▶ **Records supplied**:
════════
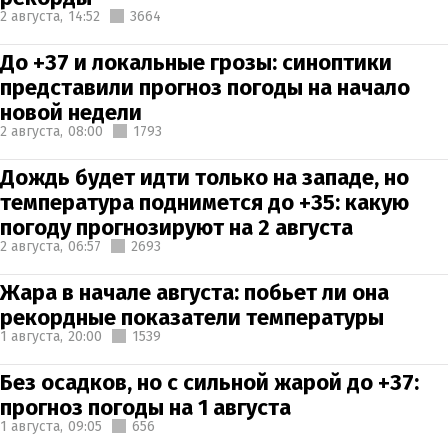
2 августа,
14:52
3664
До +37 и локальные грозы: синоптики
представили прогноз погоды на начало
новой недели
2 августа,
08:00
1793
Дождь будет идти только на западе, но
температура поднимется до +35: какую
погоду прогнозируют на 2 августа
2 августа,
06:57
2693
Жара в начале августа: побьет ли она
рекордные показатели температуры
1 августа,
20:00
1539
Без осадков, но с сильной жарой до +37:
прогноз погоды на 1 августа
1 августа,
09:05
656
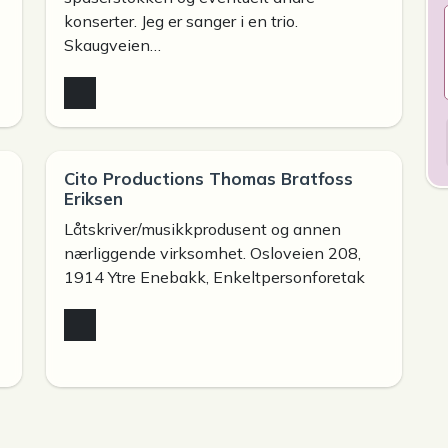
konserter. Jeg er sanger i en trio.
Skaugveien…
Cito Productions Thomas Bratfoss
Eriksen
Låtskriver/musikkprodusent og annen
nærliggende virksomhet. Osloveien 208,
1914 Ytre Enebakk, Enkeltpersonforetak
════════
▶ **Your goal**:
Your reply should restate every entry exactly, with the pictures left out.

▶ **Answer box**:
2 августа,
14:52
3664
До +37 и локальные грозы: синоптики
представили прогноз погоды на начало
новой недели
2 августа,
08:00
1793
Дождь будет идти только на западе, но
температура поднимется до +35: какую
погоду прогнозируют на 2 августа
2 августа,
06:57
2693
Жара в начале августа: побьет ли она
рекордные показатели температуры
1 августа,
20:00
1539
Без осадков, но с сильной жарой до +37:
прогноз погоды на 1 августа
1 августа,
09:05
656
konserter. Jeg er sanger i en trio.
Skaugveien…
Cito Productions Thomas Bratfoss
Eriksen
Låtskriver/musikkprodusent og annen
nærliggende virksomhet. Osloveien 208,
1914 Ytre Enebakk, Enkeltpersonforetak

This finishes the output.